## Extracted records

=== Begin Enclosure ===

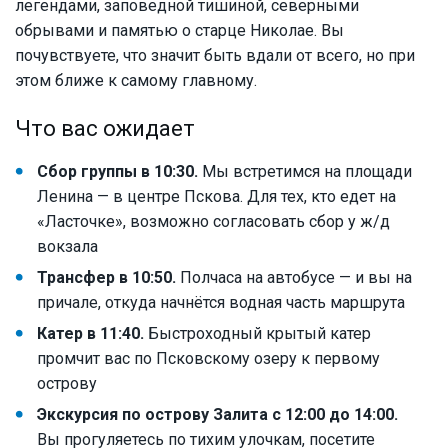
легендами, заповедной тишиной, северными
обрывами и памятью о старце Николае. Вы
почувствуете, что значит быть вдали от всего, но при
этом ближе к самому главному.
Что вас ожидает
Сбор группы в 10:30.
Мы встретимся на площади
Ленина — в центре Пскова. Для тех, кто едет на
«Ласточке», возможно согласовать сбор у ж/д
вокзала
Трансфер в 10:50.
Полчаса на автобусе — и вы на
причале, откуда начнётся водная часть маршрута
Катер в 11:40.
Быстроходный крытый катер
промчит вас по Псковскому озеру к первому
острову
Экскурсия по острову Залита с 12:00 до 14:00.
Вы прогуляетесь по тихим улочкам, посетите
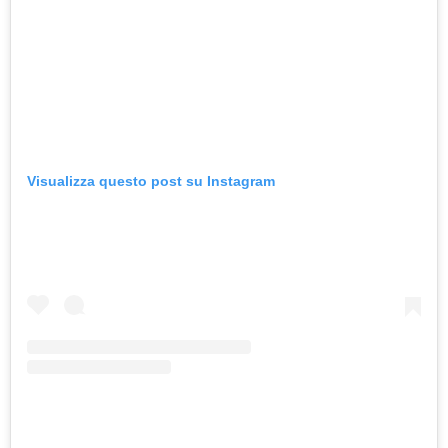
Visualizza questo post su Instagram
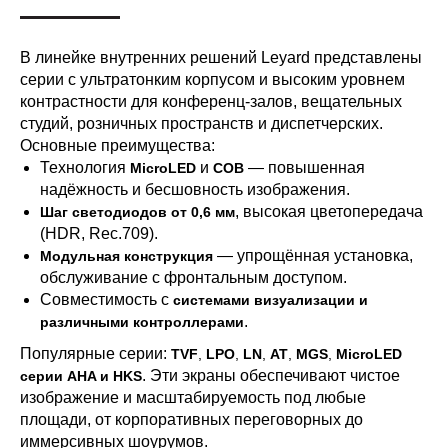
В линейке внутренних решений Leyard представлены
серии с ультратонким корпусом и высоким уровнем
контрастности для конференц-залов, вещательных
студий, розничных пространств и диспетчерских.
Основные преимущества:
Технология
и
— повышенная
MicroLED
COB
надёжность и бесшовность изображения.
, высокая цветопередача
Шаг светодиодов от 0,6 мм
(HDR, Rec.709).
— упрощённая установка,
Модульная конструкция
обслуживание с фронтальным доступом.
Совместимость с
системами визуализации и
.
различными контроллерами
Популярные серии:
TVF
,
LPO
,
LN
,
AT
,
MGS
,
MicroLED
. Эти экраны обеспечивают чистое
серии AHA и HKS
изображение и масштабируемость под любые
площади, от корпоративных переговорных до
иммерсивных шоурумов.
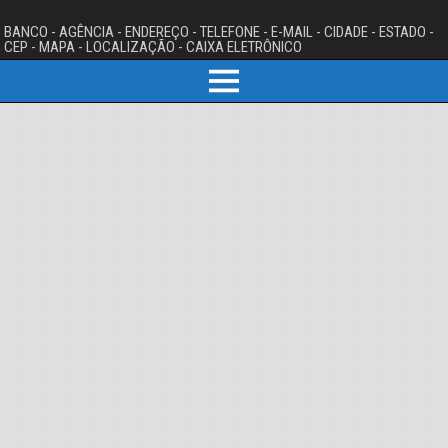
BANCO - AGÊNCIA - ENDEREÇO - TELEFONE - E-MAIL - CIDADE - ESTADO -
CEP - MAPA - LOCALIZAÇÃO - CAIXA ELETRÔNICO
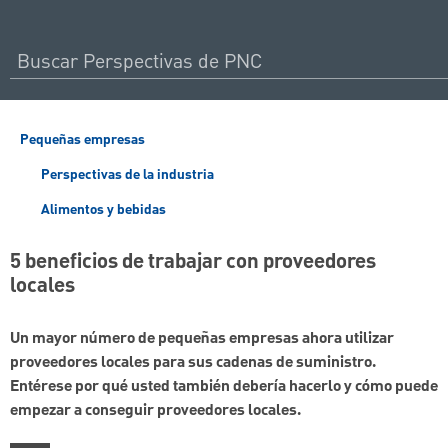
Pequeñas empresas
Perspectivas de la industria
Alimentos y bebidas
5 beneficios de trabajar con proveedores
locales
Un mayor número de pequeñas empresas ahora utilizar
proveedores locales para sus cadenas de suministro.
Entérese por qué usted también debería hacerlo y cómo puede
empezar a conseguir proveedores locales.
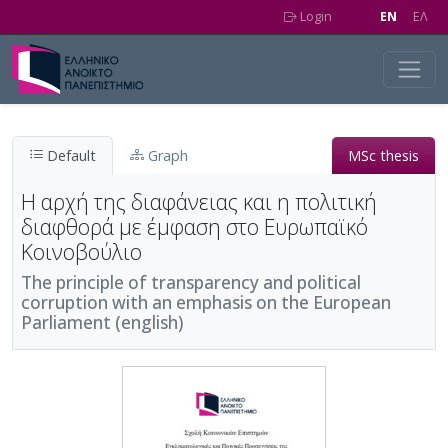
Skip to main content
Login
EN
EΛ
Default
Graph
MSc thesis
Η αρχή της διαφάνειας και η πολιτική
διαφθορά με έμφαση στο Ευρωπαϊκό
Κοινοβούλιο
The principle of transparency and political
corruption with an emphasis on the European
Parliament (english)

=== End Enclosure ===

## Directions for this task
Only the pictures are to be left out; copy all the remaining material above exactly.

## Answer to the exercise
легендами, заповедной тишиной, северными
обрывами и памятью о старце Николае. Вы
почувствуете, что значит быть вдали от всего, но при
этом ближе к самому главному.
Что вас ожидает
Сбор группы в 10:30.
Мы встретимся на площади
Ленина — в центре Пскова. Для тех, кто едет на
«Ласточке», возможно согласовать сбор у ж/д
вокзала
Трансфер в 10:50.
Полчаса на автобусе — и вы на
причале, откуда начнётся водная часть маршрута
Катер в 11:40.
Быстроходный крытый катер
промчит вас по Псковскому озеру к первому
острову
Экскурсия по острову Залита с 12:00 до 14:00.
Вы прогуляетесь по тихим улочкам, посетите
Visualizza questo post su Instagram
В линейке внутренних решений Leyard представлены
серии с ультратонким корпусом и высоким уровнем
контрастности для конференц-залов, вещательных
студий, розничных пространств и диспетчерских.
Основные преимущества:
Технология
и
— повышенная
MicroLED
COB
надёжность и бесшовность изображения.
, высокая цветопередача
Шаг светодиодов от 0,6 мм
(HDR, Rec.709).
— упрощённая установка,
Модульная конструкция
обслуживание с фронтальным доступом.
Совместимость с
системами визуализации и
.
различными контроллерами
Популярные серии:
TVF
,
LPO
,
LN
,
AT
,
MGS
,
MicroLED
. Эти экраны обеспечивают чистое
серии AHA и HKS
изображение и масштабируемость под любые
площади, от корпоративных переговорных до
иммерсивных шоурумов.
BANCO - AGÊNCIA - ENDEREÇO - TELEFONE - E-MAIL - CIDADE - ESTADO -
CEP - MAPA - LOCALIZAÇÃO - CAIXA ELETRÔNICO
Pequeñas empresas
Perspectivas de la industria
Alimentos y bebidas
5 beneficios de trabajar con proveedores
locales
Un mayor número de pequeñas empresas ahora utilizar
proveedores locales para sus cadenas de suministro.
Entérese por qué usted también debería hacerlo y cómo puede
empezar a conseguir proveedores locales.
Skip to main content
Login
EN
EΛ
Default
Graph
MSc thesis
Η αρχή της διαφάνειας και η πολιτική
διαφθορά με έμφαση στο Ευρωπαϊκό
Κοινοβούλιο
The principle of transparency and political
corruption with an emphasis on the European
Parliament (english)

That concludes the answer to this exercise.